I personally think the idea you’re not missing out on anything would help with mental wellbeing. With lockdown over, that’s gone. Couple this with the fact we’ve been conditioned to restrict ourselves or quantify our social gatherings - you’re going to get a lot more people who are like: “Oh, well, ten people is a lot, isn’t it?”
What tips do you have for people who might feel a bit anxious in these early weeks of freedom?
Generally, this is a very unique situation none of us have really had to go through so I don’t know if anyone really knows the answer to that. I would say, just based on how things work neurologically as far as we know, I think slow and steady is the best approach, do it gradually.
Even if the government decides in July, right, no more lockdown, all back to normal, you don’t *have* to throw yourself back into your day-to-day routines. Even if people are asking you to. If people were already a bit socially anxious, the pandemic at least gave them an out. We can’t do it, because it’s not allowed. So if you are still very conscious or very nervous about COVID, in lockdown you at least had an excuse. It’s ok to slowly phase, don’t do it all at once so you don’t overwhelm yourself.
Thanks for chatting Dean! Everyone reading this, go buy his new book.
Women could fight in Lumpinee
In fighter land, there’s been some big news from Thailand, as reported by Muay Ying.
Lumpinee is one of the most famous stadiums in Muay Thai history, alongside Rajadamnern. Both ban matches between women - this piece by fighter Sylvie von Duuglas-Ittu goes into some of the lore as to why. It’s jarring as a female fighter that this rule exists at all.

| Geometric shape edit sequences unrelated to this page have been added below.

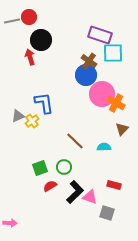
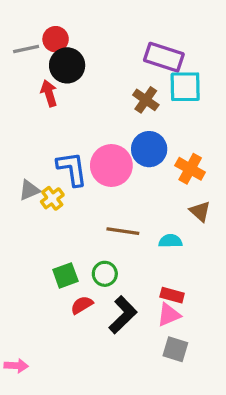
red circle: (29, 17) -> (56, 39), moved
gray line: (12, 21) -> (26, 49), moved
blue circle: (86, 75) -> (149, 149), moved
pink circle: (102, 94) -> (111, 166), moved
brown triangle: (122, 129) -> (200, 211), turned -32
brown line: (75, 141) -> (123, 231), turned -36
red rectangle: (114, 185) -> (172, 295), moved
pink triangle: (90, 197) -> (169, 315), moved, turned -42

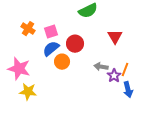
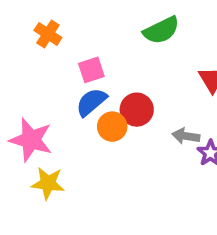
orange cross: (28, 29) -> (48, 34), moved
red circle: (75, 44) -> (137, 110), moved

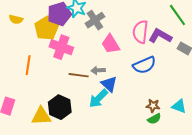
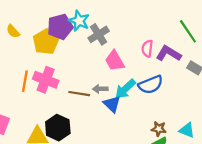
yellow semicircle: (16, 19) -> (13, 31), turned 32
pink semicircle: (140, 32) -> (147, 48), size x0.7
pink cross: (61, 47) -> (46, 80), moved
cyan arrow: (98, 98) -> (125, 89), moved

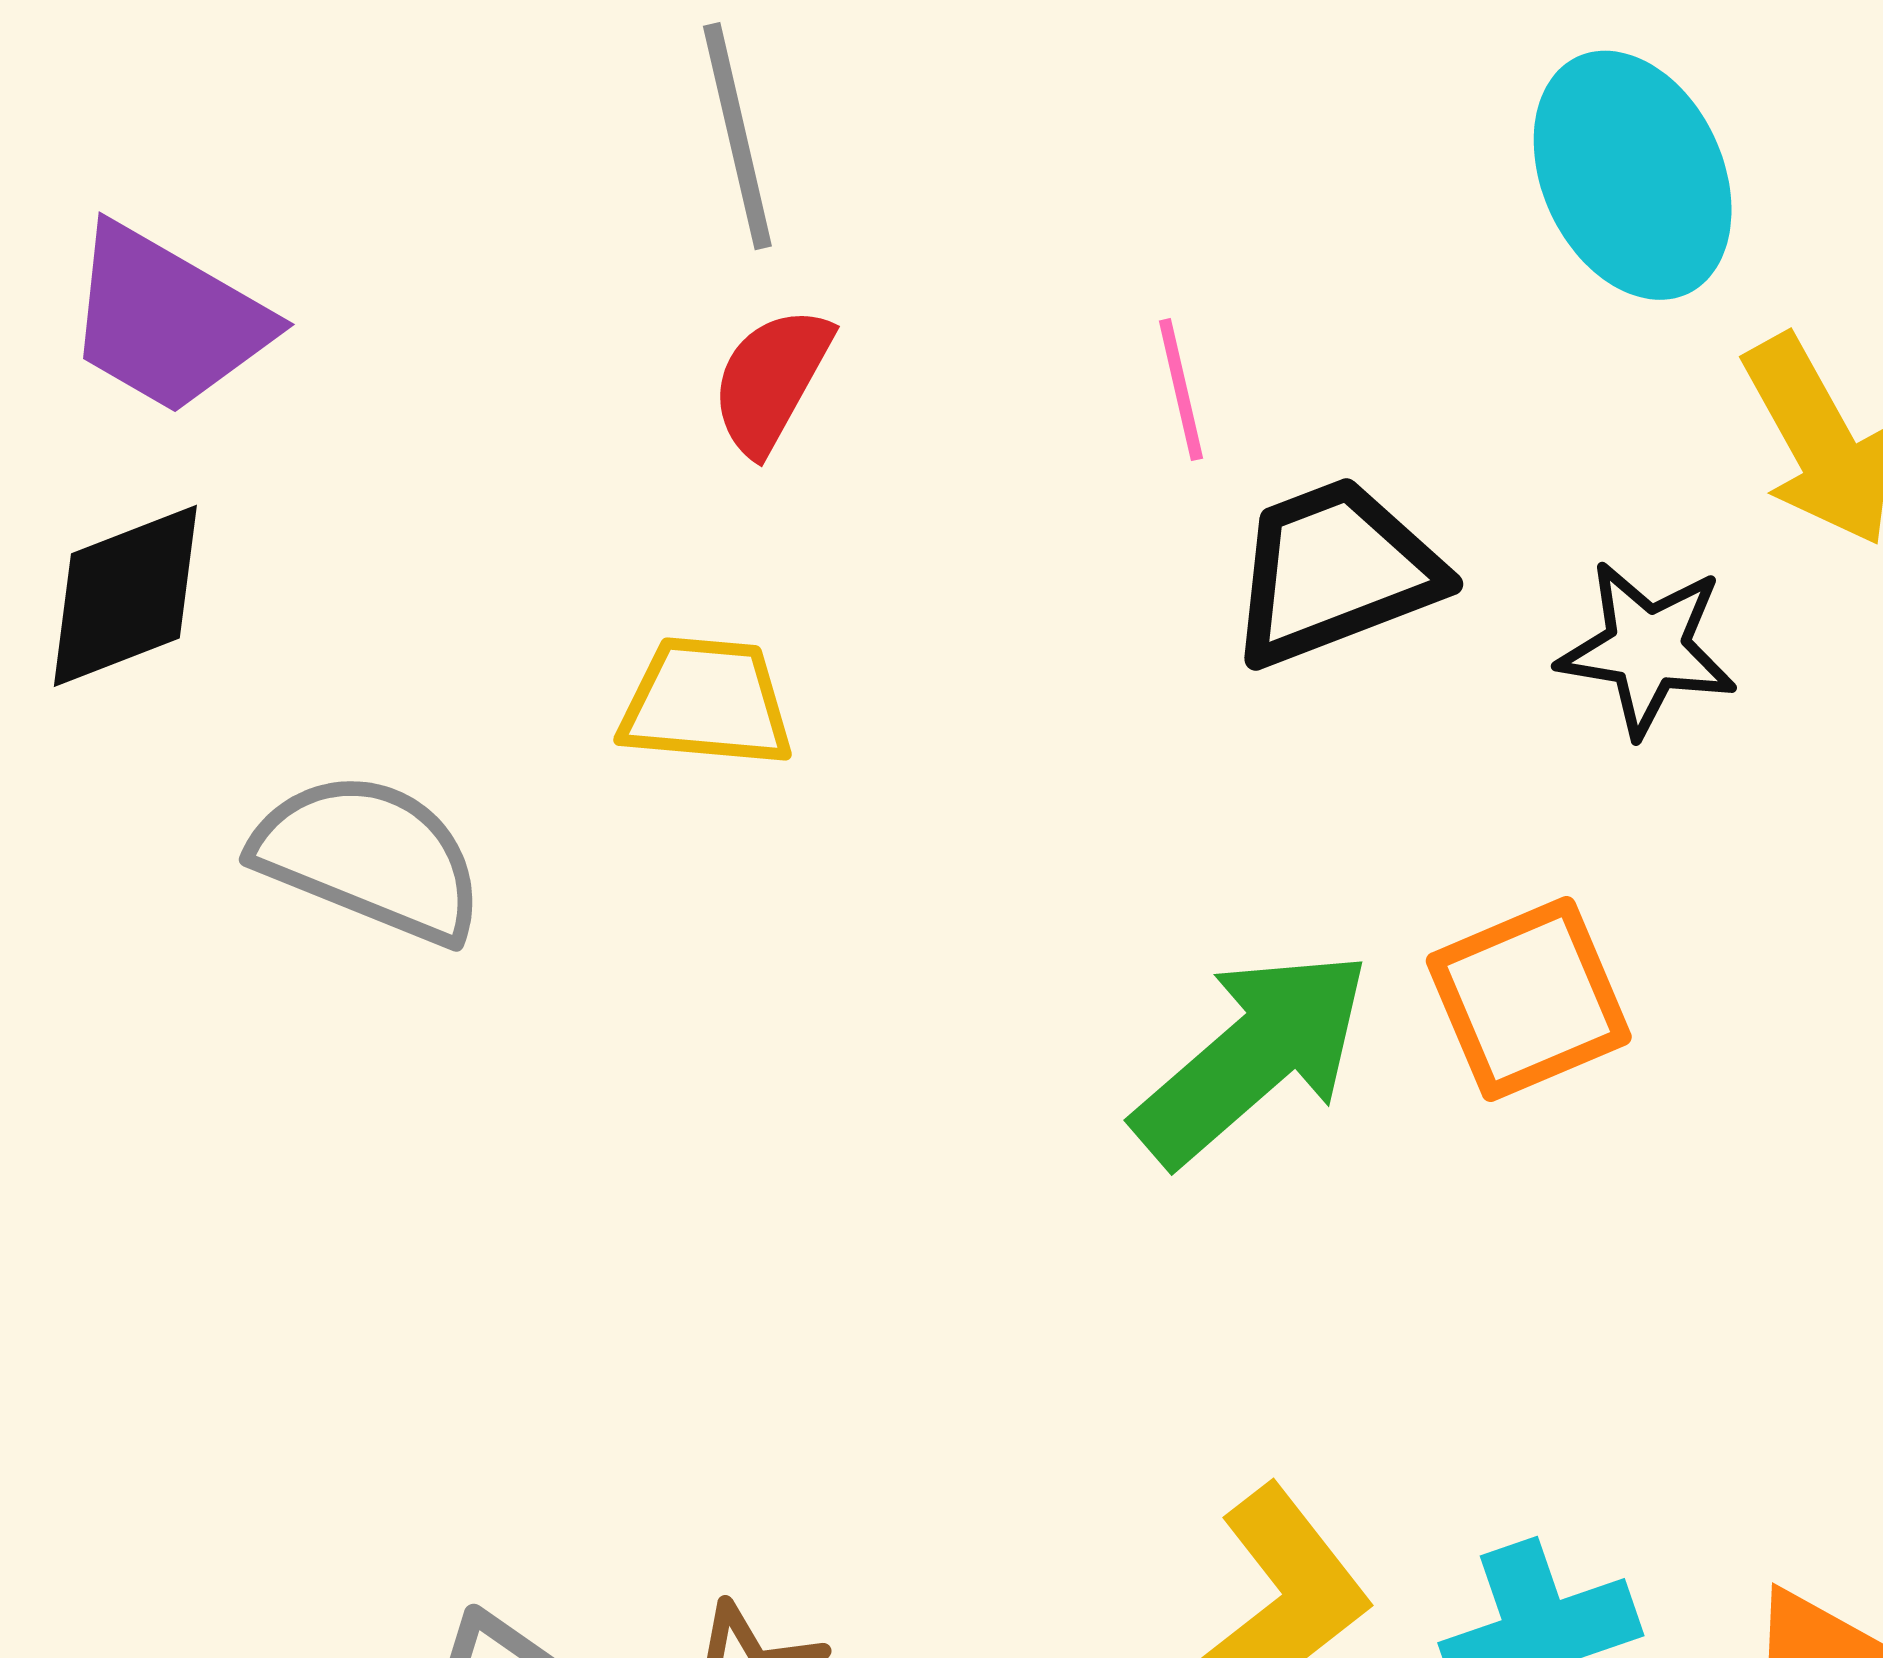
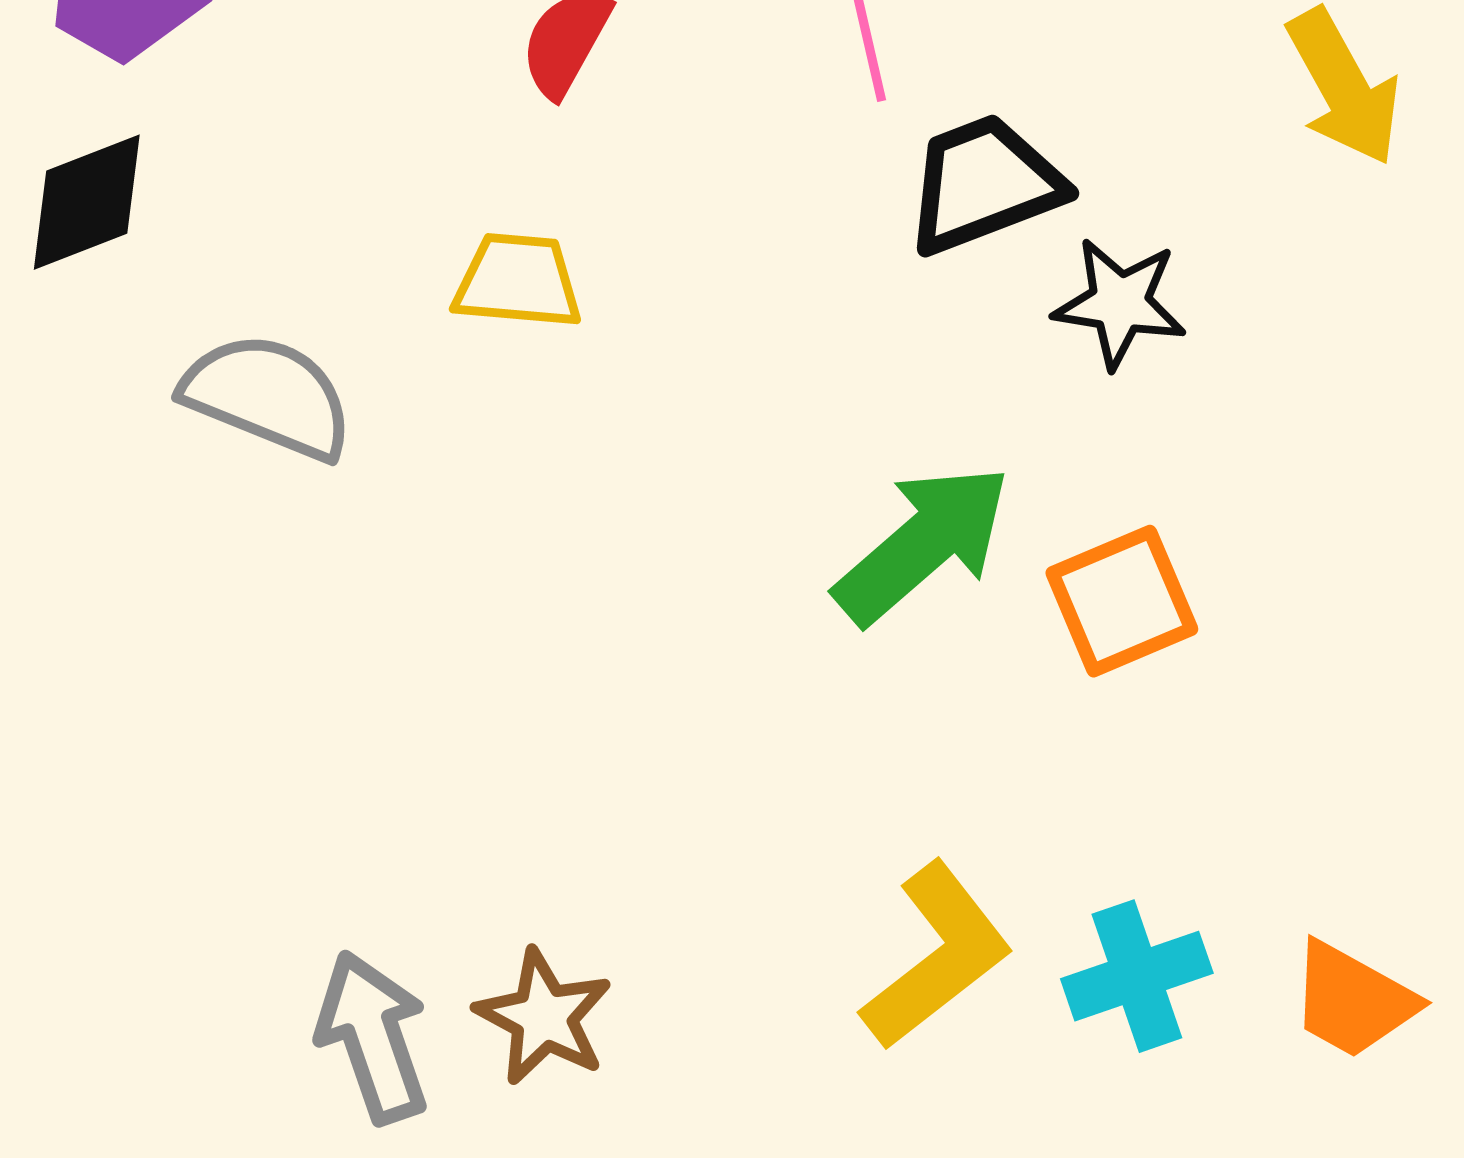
black star: (1647, 648) -> (1120, 303), moved
orange square: (1529, 999) -> (1122, 601), moved

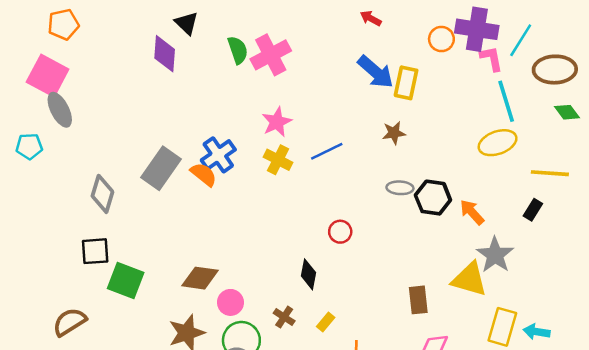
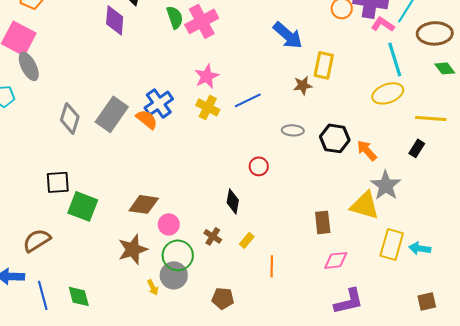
pink L-shape: (491, 59) -> (383, 24), turned -45
yellow rectangle: (406, 83) -> (324, 65), moved
gray ellipse: (400, 188) -> (293, 130), moved
gray diamond: (102, 194) -> (70, 118), moved

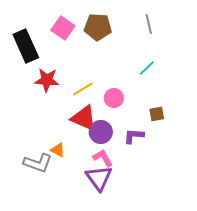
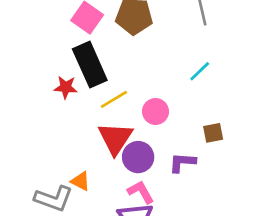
black rectangle: (26, 46) -> (90, 65), moved
red star: (47, 80) -> (66, 87), size x0.7
red triangle: (84, 118) -> (115, 138), turned 40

It’s not entirely accurate to say women haven’t been able to fight there at all, as some trans women in recent years have been matched against cis men. The linked piece is by Sylvie again, talking about how Angie Petchrungruang’s fight at Lumpinee was important for all women.
This is a change which has been long in the making. Women’s Muay Thai has been getting bigger and bigger, despite a global pandemic, thanks to promotions like One Championship and Muay Thai Superchamp. It’s encouraging to see the shift despite these difficulties. When more women all over the world are allowed to fight once more, who knows where the scene will go next.
Muay Thai goals in MMA
Dakota Ditcheva, a well-established Muay Thai fighter, made her MMA pro debut in a closed door show this week. The sound of those elbows, captured from the side of the cage, is both terrifying and awesome.